INDIANAPOLIS — A man walked away from an underride crash on I-465 near Rockville Road—the second underride crash in Wayne Township in a month.
An underride crash is when a vehicle slides underneath the front, back or side of a larger truck such as a semi.
On Friday afternoon, Wayne Township Fire Department first responders headed to an underride crash in the northbound lanes of I-465 just south of Rockville Road.
The driver escaped with minor injuries and did not need to be extracted from the vehicle, according to the department’s public information officer, Eric Banister.
It’s not clear what caused the crash, but it appears to be a rear underride, in which the car goes under the back of a semi-truck.
On November 17, Wayne Township Fire Department first responders helped another driver involved in a side underride crash at the 9.8 mile marker on I-465 southbound south of Sam Jones Expressway.
That driver also escaped with minor injuries.
WRTV Investigates has reported first responders are seeing an increase in underride crashes on central Indiana roadways.
Captain Todd Taylor of the Wayne Township Fire Department says underride crashes are becoming even more common as speeds and traffic increase.
"The more volume you have out there, the quicker things come to a stop,” Taylor said. “When they come to a stop very quickly, nobody is prepared for that."
Underride crashes can often be deadly or result in serious head and neck injuries to the driver and passengers.
Firefighters are often the first people to arrive at a car crash scene, but underride crashes create some unique challenges for first responders.
“The problem is once the car gets underneath the semi, it's very difficult to rescue procedures,” Taylor said. “We have the load itself which could be up to 60,000 pounds in that trailer that we have to move off of the vehicle to get the victim out."
They use new tools like a hydraulic lift to lift the truck off of the car, as well as the jaws of life.
Taylor said the tools have allowed them to cut rescue times from an hour down to just 20 minutes.
"It's the extrication time, it's the time going from the scene to the hospital that's going to save somebody's life,” Taylor said. “We've increased our training and added capabilities and now we have rescue tools so we can actually pull those vehicles out.
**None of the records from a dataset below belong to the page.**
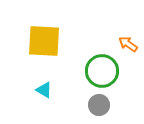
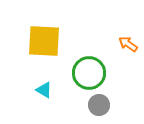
green circle: moved 13 px left, 2 px down
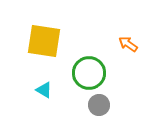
yellow square: rotated 6 degrees clockwise
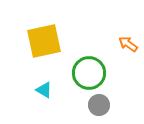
yellow square: rotated 21 degrees counterclockwise
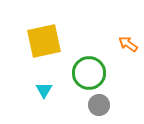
cyan triangle: rotated 30 degrees clockwise
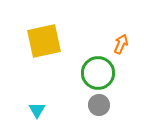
orange arrow: moved 7 px left; rotated 78 degrees clockwise
green circle: moved 9 px right
cyan triangle: moved 7 px left, 20 px down
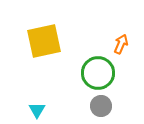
gray circle: moved 2 px right, 1 px down
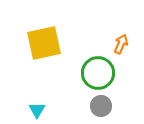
yellow square: moved 2 px down
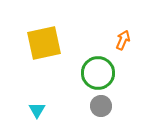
orange arrow: moved 2 px right, 4 px up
It's amazing."
Taylor said the best thing you can do is to stay out of a truck’s blind spot and give them some room, and when you see a fire truck or ambulance respond to a scene, give them some room to get by.
More than 200 people die every year in the United States from underride crashes.
Christina Hammack, of Jeffersonville, lost her daughter, Erin, at the age of 22 on May 4, 2018, when a tractor-trailer on a wet highway went sideways over the top of Erin’s car.
"We got that call and our lives were just turned upside down,” Hammack said. “Once I found out how it happened, the horror ensued. It's left us a big hole."
The new infrastructure law calls on federal regulators to conduct research on side underride guards.
The bill’s language also calls for upgrades to the federal regulation for rear underride guards.
It also calls for guards that can hold up in a 35 mph crash in a full overlap and 50 percent overlap configuration, which is when half of the car’s width overlaps the rear of the truck.
The law also requires underride guards to be added to the Commercial Motor Vehicle Annual Inspection list, which went into effect this month, on Dec. 9.